Filter and sort

Excel tables can quickly become huge and confusing. Especially when quickly searching for specific data from a large table, frustration quickly arises. To keep the overview, Excel offers the possibility to sort and filter the data automatically. This way, data can be sorted alphabetically from A to Z or rows of numbers can be realigned according to size. This tutorial shows how we can filter and sort the data correctly, avoiding the most common mistakes.

In the second section, we show how to filter unneeded data from the list, thus temporarily hiding it. This way we quickly evaluate even the most unmanageable table deserts.

Sort data in Excel

For this example, we will edit a large employee table that contains first names, last names and employee numbers. In our example, we will select the Last Name column, which will determine the sort order.

Tip: Empty columns and cells can optionally be removed even before sorting. To do this, we right-click on the corresponding column or row header and select Delete cells. If we sort a table with empty cells, the empty columns or rows end up at the top or bottom, depending on the sorting, and can then be deleted as a block (which is faster).

We click the “Sort and Filter” button in the Edit group of the Start tab.

Tip: Sorting and filtering options are located in the Start tab and also in Data.

Then we select the option Sort from A to Z (Ascending).

If a sorting warning should come, we click on “Extend marking”.

If a sorting warning should come, we click on “Extend marking”.

We can see how the table has been realigned. All other data belonging to the row moves with it and is sorted by last name.

Since many employees share the same last name, we now want to additionally sort by first name. We select all columns in the next step.

We click the “Sort and Filter” button on the Start tab in the Edit group.

Next we select “Custom sort”.

The Sort dialog window opens. We select the Last name column in the left cell (Sort by), with the order from A to Z.

Now we click on the Add Layer button.

In the new line “Then by” we select the column First name and confirm our input with OK.

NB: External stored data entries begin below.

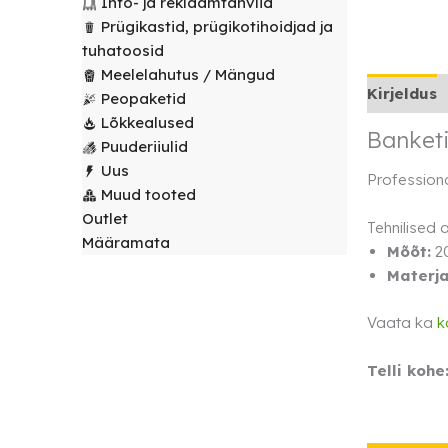
Info- ja reklaamtahvlid
laudlinad
Servjetid ja
Prügikastid, prügikotihoidjad ja
kaunistused
tuhatoosid
Toolikatted
Meelelahutus / Mängud
Kirjeldus
Peopaketid
Lõkkealused
Banket
Puuderiiulid
Uus
Professiona
Muud tooted
Outlet
Tehnilised
Määramata
Mõõt:
2
Materja
Vaata ka
k
Telli kohe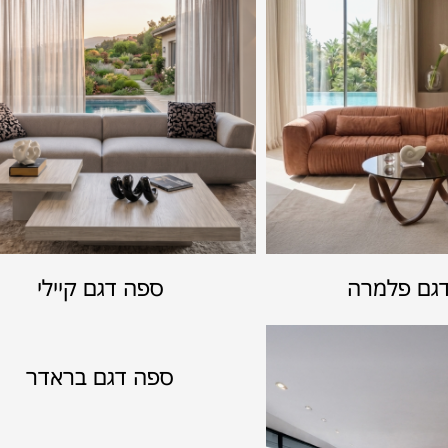
גם פלמרה
ספה דגם קיילי
ספה דגם בראדר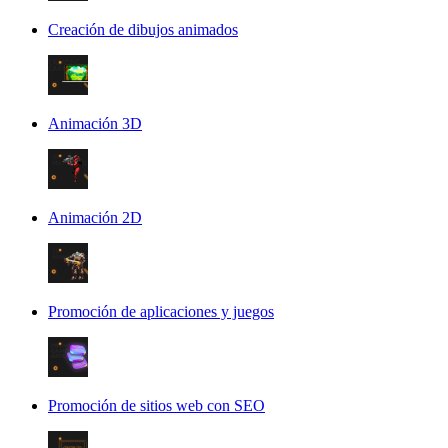
Creación de dibujos animados
Animación 3D
Animación 2D
Promoción de aplicaciones y juegos
Promoción de sitios web con SEO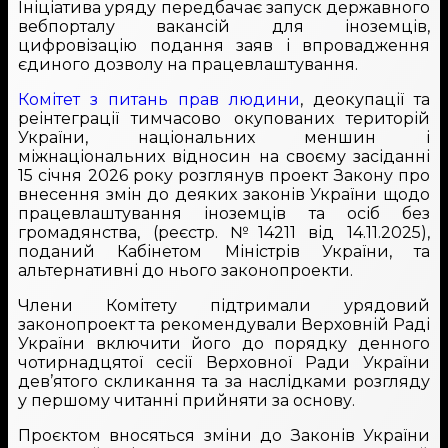
Ініціатива уряду передбачає запуск державного
вебпорталу вакансій для іноземців,
цифровізацію подання заяв і впровадження
єдиного дозволу на працевлаштування.
Комітет з питань прав людини
, деокупації та
реінтеграції тимчасово окупованих територій
України, національних меншин і
міжнаціональних відносин на своєму засіданні
15 січня 2026 року розглянув проект Закону про
внесення змін до деяких законів України щодо
працевлаштування іноземців та осіб без
громадянства, (реєстр. №14211 від 14.11.2025),
поданий Кабінетом Міністрів України, та
альтернативні до нього законопроекти.
Члени Комітету підтримали урядовий
законопроект та рекомендували Верховній Раді
України включити його до порядку денного
чотирнадцятої сесії Верховної Ради України
дев’ятого скликання та за наслідками розгляду
у першому читанні прийняти за основу.
Проєктом вносяться зміни до Законів України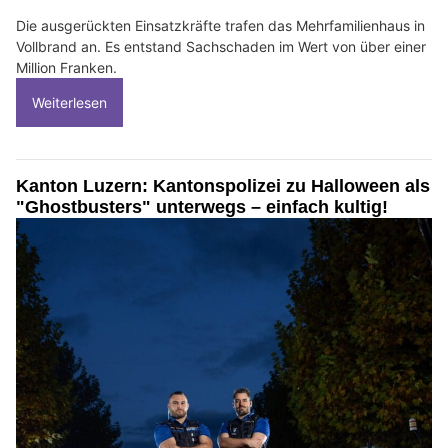
Die ausgerückten Einsatzkräfte trafen das Mehrfamilienhaus in
Vollbrand an. Es entstand Sachschaden im Wert von über einer
Million Franken.
Weiterlesen
Kanton Luzern: Kantonspolizei zu Halloween als
"Ghostbusters" unterwegs – einfach kultig!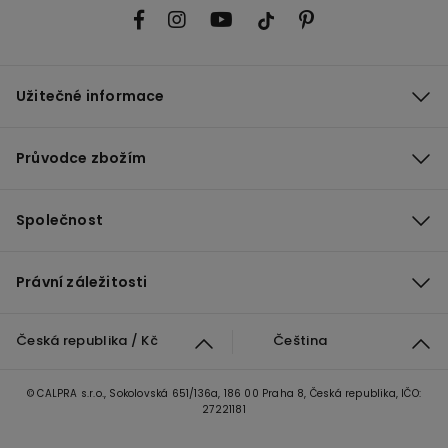
Užitečné informace
Průvodce zbožím
Společnost
Právní záležitosti
Česká republika / Kč
Čeština
© CALPRA s.r.o., Sokolovská 651/136a, 186 00 Praha 8, Česká republika, IČO:
27221181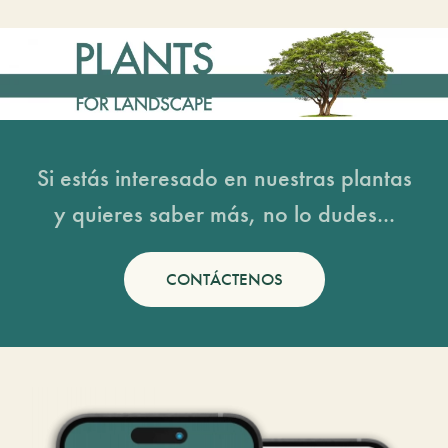
Si estás interesado en nuestras plantas
y quieres saber más, no lo dudes...
CONTÁCTENOS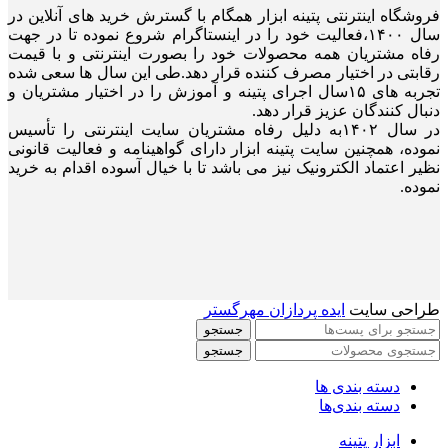
فروشگاه اینترنتی پتینه ابزار همگام با گسترش خرید های آنلاین در
سال ۱۴۰۰،فعالیت خود را در اینستاگرام شروع نموده تا در جهت
رفاه مشتریان همه محصولات خود را بصورت اینترنتی و با قیمت
رقابتی در اختیار مصرف کننده قرار دهد.طی این سال ها سعی شده
تجربه های ۱۵سال اجرای پتینه و آموزش را در اختیار مشتریان و
دنبال کنندگان عزیز قرار دهد.
در سال ۱۴۰۲به دلیل رفاه مشتریان سایت اینترنتی را تأسیس
نموده، همچنین سایت پتینه ابزار دارای گواهینامه و فعالیت قانونی
نظیر اعتماد الکترونیک نیز می باشد تا با خیال آسوده اقدام به خرید
نموده.
طراحی سایت
ایده پردازان مهرگستر
جستجو
جستجو
دسته بندی ها
دسته بندی‌ها
ابزار پتینه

Excel now sorts the data as follows: Sort by last name (from A to Z) then by first name (from A to Z). That means concretely: Only if two or more persons have the same last name, Excel sorts within this group with the same last names on the basis of the first names. If persons do not have the same last name, the first name will not be considered for sorting. If there are persons who have the same first and last name, a third level can be used to determine the sorting even more finely.

And this is the result!

Filter data with AutoFilter in Excel tables

This example shows us how to hide unneeded records and see only relevant information. The larger and more confusing tables become, the more important Excel’s filter functions become.

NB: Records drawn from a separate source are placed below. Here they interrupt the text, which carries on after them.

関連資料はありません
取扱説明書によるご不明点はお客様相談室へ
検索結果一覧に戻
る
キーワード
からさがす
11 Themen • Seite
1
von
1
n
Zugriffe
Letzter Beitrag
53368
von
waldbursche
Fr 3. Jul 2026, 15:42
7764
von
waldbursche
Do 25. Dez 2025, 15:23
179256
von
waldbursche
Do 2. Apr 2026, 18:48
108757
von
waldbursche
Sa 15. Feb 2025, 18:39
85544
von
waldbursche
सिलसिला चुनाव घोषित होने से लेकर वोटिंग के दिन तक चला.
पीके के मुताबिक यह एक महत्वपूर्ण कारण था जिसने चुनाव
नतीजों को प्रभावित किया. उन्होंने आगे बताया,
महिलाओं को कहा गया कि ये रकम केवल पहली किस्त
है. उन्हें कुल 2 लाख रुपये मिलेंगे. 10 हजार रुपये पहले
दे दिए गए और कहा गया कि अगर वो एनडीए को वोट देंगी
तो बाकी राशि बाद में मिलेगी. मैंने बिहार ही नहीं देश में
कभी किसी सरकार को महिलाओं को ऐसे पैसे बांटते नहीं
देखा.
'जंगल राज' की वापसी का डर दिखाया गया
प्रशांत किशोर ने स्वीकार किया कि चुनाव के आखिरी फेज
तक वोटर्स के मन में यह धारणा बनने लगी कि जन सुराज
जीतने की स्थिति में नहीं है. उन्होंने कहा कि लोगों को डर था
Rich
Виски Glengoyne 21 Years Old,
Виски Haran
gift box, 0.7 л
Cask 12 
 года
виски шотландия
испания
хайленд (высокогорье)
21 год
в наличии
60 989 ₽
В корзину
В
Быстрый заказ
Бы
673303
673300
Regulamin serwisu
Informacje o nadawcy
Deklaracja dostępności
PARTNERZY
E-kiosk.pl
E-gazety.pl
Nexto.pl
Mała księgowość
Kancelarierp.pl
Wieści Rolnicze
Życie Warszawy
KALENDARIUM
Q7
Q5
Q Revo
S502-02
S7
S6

In our example we see people with first name, last name and the city where they live. 1.

We select all relevant columns.

We click on our table and select the Filter button in the Data tab in the Sort and Filter group.

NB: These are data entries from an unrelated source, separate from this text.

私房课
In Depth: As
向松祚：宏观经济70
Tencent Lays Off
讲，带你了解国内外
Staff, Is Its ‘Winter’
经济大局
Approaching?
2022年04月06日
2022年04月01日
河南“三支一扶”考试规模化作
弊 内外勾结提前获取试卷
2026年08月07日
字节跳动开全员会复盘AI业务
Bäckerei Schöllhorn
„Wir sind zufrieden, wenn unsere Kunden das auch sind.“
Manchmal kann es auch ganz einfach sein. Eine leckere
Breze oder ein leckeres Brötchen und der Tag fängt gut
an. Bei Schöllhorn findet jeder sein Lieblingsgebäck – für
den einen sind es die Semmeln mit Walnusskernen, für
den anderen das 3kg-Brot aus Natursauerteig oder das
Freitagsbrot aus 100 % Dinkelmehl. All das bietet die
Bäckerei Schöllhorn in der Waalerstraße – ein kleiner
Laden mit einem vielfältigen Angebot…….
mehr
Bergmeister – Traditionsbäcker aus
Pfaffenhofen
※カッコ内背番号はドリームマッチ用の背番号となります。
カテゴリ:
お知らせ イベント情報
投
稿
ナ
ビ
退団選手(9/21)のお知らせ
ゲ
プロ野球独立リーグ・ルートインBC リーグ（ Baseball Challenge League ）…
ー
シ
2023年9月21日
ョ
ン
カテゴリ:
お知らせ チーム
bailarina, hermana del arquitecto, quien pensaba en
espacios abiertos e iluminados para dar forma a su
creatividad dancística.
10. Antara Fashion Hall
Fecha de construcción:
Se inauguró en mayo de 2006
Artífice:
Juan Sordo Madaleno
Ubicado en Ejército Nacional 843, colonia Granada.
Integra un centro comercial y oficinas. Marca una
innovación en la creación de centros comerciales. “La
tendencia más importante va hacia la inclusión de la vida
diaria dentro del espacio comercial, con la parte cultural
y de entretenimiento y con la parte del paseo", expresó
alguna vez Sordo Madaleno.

All column headers now have a gray box with a list arrow. We click on the arrow of the Location column.

A menu opens where all values from the column are listed.

We click once on the check mark at “Select all” so that it disappears and all other check marks are removed as well (as in the following screen shot)

Now we check the value (or values) that should not be hidden – in our example the city Dresden – and click OK.

Now our table shows only the people who come from the place Dresden.